::: Input data :::
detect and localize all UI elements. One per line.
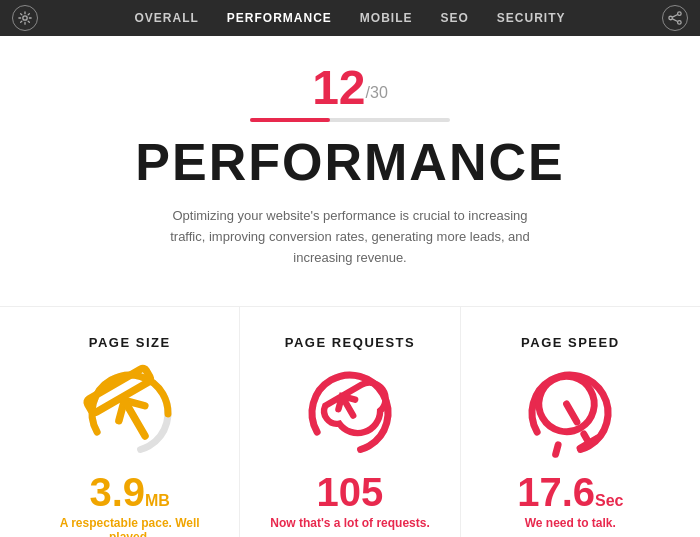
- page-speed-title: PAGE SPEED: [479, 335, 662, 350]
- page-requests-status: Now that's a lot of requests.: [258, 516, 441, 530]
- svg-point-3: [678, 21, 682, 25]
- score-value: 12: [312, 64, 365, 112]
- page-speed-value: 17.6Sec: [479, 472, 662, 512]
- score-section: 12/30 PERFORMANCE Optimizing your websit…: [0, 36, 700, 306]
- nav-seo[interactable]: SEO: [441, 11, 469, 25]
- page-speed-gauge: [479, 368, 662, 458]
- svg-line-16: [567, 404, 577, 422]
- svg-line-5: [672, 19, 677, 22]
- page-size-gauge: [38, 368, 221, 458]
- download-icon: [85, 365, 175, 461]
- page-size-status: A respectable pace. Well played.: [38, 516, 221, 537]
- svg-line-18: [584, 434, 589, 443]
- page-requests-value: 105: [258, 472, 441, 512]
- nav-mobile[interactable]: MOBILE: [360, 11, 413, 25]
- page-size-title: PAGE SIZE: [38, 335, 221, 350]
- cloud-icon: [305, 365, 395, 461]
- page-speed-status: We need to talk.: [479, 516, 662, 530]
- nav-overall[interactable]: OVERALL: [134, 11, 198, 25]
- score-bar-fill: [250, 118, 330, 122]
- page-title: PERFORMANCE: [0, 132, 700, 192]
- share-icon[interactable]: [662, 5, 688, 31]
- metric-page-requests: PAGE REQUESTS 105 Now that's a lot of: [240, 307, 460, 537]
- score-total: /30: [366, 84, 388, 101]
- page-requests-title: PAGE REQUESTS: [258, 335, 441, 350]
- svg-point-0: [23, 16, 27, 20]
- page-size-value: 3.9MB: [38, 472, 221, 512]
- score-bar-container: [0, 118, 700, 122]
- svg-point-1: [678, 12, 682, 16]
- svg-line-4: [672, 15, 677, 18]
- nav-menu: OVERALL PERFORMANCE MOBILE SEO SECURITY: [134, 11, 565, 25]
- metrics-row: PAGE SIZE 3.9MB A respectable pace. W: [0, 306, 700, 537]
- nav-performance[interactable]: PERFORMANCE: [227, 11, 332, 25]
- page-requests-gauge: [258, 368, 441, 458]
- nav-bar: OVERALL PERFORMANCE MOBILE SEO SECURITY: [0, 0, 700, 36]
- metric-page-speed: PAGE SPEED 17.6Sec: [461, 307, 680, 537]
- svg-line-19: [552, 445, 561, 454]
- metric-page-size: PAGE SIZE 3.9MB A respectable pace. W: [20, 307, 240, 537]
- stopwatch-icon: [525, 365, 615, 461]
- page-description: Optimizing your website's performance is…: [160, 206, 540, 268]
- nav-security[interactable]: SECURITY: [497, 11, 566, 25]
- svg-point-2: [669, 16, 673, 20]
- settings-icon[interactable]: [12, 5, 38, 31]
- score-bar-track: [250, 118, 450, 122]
:::
What you have to do :: Reply with one number only, the count of lines above that hold the string "point".

Answer for the task :: 4